■ Brief
Write out the entries below exactly, starting at the first line and stopping after the line that contains "مفتي الجمهورية يهنئ"; skip all pictures.

Transcribed page contents:
※
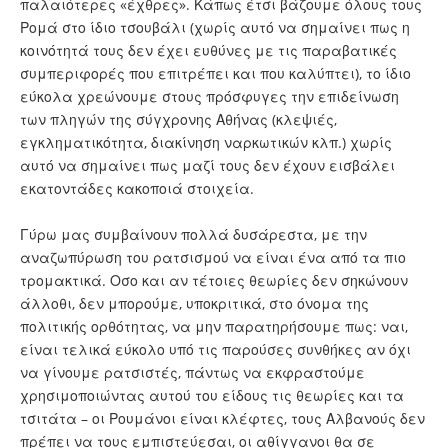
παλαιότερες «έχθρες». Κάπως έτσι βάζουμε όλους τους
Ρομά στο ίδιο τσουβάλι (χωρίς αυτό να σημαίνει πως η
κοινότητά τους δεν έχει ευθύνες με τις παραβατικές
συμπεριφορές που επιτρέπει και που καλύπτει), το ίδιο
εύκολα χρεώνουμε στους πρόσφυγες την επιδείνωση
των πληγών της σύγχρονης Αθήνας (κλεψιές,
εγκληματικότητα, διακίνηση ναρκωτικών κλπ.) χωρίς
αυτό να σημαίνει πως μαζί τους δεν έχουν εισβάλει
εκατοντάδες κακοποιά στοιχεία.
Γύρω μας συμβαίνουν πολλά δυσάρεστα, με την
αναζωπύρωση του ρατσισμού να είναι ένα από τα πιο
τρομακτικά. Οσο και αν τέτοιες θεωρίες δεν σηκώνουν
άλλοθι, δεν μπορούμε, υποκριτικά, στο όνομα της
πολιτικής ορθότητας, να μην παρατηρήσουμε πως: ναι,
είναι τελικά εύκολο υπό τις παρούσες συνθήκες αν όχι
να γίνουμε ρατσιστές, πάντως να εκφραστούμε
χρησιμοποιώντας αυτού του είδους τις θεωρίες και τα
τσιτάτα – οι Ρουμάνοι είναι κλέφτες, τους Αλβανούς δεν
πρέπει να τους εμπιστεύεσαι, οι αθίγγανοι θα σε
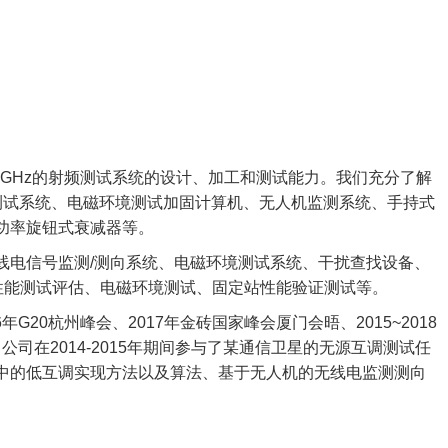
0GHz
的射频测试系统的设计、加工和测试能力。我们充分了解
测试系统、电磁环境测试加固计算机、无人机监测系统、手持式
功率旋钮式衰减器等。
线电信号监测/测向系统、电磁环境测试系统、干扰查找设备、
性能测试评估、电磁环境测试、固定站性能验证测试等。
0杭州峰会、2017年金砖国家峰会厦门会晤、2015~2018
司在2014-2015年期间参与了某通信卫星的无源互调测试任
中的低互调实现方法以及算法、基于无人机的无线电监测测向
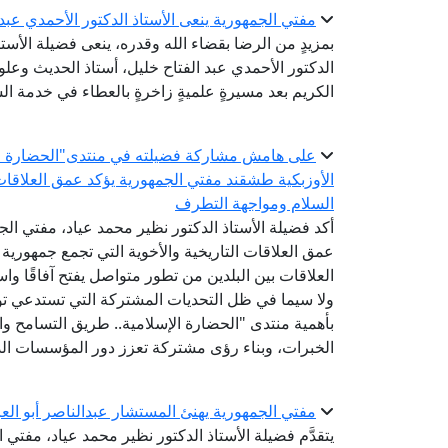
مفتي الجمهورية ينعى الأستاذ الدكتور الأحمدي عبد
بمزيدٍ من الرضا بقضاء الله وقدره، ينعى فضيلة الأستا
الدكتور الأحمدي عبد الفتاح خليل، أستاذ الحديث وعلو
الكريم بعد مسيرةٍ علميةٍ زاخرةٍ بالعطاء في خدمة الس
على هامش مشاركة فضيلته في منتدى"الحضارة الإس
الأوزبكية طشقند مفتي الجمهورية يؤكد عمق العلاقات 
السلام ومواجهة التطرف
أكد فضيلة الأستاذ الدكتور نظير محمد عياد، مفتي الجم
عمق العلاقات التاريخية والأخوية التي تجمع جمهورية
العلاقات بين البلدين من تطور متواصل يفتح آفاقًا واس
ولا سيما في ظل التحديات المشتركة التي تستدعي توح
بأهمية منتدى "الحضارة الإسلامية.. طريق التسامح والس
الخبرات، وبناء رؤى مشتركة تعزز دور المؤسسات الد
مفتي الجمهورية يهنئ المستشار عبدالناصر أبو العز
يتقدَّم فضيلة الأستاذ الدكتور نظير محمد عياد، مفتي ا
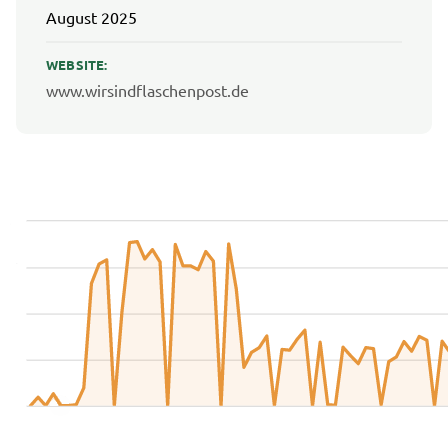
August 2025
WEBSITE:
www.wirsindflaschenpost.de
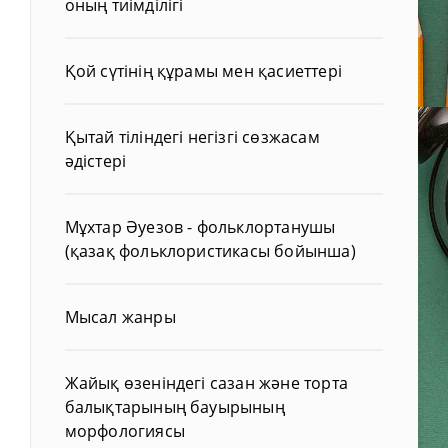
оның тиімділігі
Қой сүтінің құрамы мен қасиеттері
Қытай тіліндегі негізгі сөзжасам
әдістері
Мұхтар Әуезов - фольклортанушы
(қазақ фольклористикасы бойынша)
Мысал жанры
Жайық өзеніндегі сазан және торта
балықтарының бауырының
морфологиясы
※
■ Result for this task
παλαιότερες «έχθρες». Κάπως έτσι βάζουμε όλους τους
Ρομά στο ίδιο τσουβάλι (χωρίς αυτό να σημαίνει πως η
κοινότητά τους δεν έχει ευθύνες με τις παραβατικές
συμπεριφορές που επιτρέπει και που καλύπτει), το ίδιο
εύκολα χρεώνουμε στους πρόσφυγες την επιδείνωση
των πληγών της σύγχρονης Αθήνας (κλεψιές,
εγκληματικότητα, διακίνηση ναρκωτικών κλπ.) χωρίς
αυτό να σημαίνει πως μαζί τους δεν έχουν εισβάλει
εκατοντάδες κακοποιά στοιχεία.
Γύρω μας συμβαίνουν πολλά δυσάρεστα, με την
αναζωπύρωση του ρατσισμού να είναι ένα από τα πιο
τρομακτικά. Οσο και αν τέτοιες θεωρίες δεν σηκώνουν
άλλοθι, δεν μπορούμε, υποκριτικά, στο όνομα της
πολιτικής ορθότητας, να μην παρατηρήσουμε πως: ναι,
είναι τελικά εύκολο υπό τις παρούσες συνθήκες αν όχι
να γίνουμε ρατσιστές, πάντως να εκφραστούμε
χρησιμοποιώντας αυτού του είδους τις θεωρίες και τα
τσιτάτα – οι Ρουμάνοι είναι κλέφτες, τους Αλβανούς δεν
πρέπει να τους εμπιστεύεσαι, οι αθίγγανοι θα σε
0GHz
的射频测试系统的设计、加工和测试能力。我们充分了解
测试系统、电磁环境测试加固计算机、无人机监测系统、手持式
功率旋钮式衰减器等。
线电信号监测/测向系统、电磁环境测试系统、干扰查找设备、
性能测试评估、电磁环境测试、固定站性能验证测试等。
0杭州峰会、2017年金砖国家峰会厦门会晤、2015~2018
司在2014-2015年期间参与了某通信卫星的无源互调测试任
中的低互调实现方法以及算法、基于无人机的无线电监测测向
مفتي الجمهورية ينعى الأستاذ الدكتور الأحمدي عبد
بمزيدٍ من الرضا بقضاء الله وقدره، ينعى فضيلة الأستا
الدكتور الأحمدي عبد الفتاح خليل، أستاذ الحديث وعلو
الكريم بعد مسيرةٍ علميةٍ زاخرةٍ بالعطاء في خدمة الس
على هامش مشاركة فضيلته في منتدى"الحضارة الإس
الأوزبكية طشقند مفتي الجمهورية يؤكد عمق العلاقات 
السلام ومواجهة التطرف
أكد فضيلة الأستاذ الدكتور نظير محمد عياد، مفتي الجم
عمق العلاقات التاريخية والأخوية التي تجمع جمهورية
العلاقات بين البلدين من تطور متواصل يفتح آفاقًا واس
ولا سيما في ظل التحديات المشتركة التي تستدعي توح
بأهمية منتدى "الحضارة الإسلامية.. طريق التسامح والس
الخبرات، وبناء رؤى مشتركة تعزز دور المؤسسات الد
مفتي الجمهورية يهنئ المستشار عبدالناصر أبو العز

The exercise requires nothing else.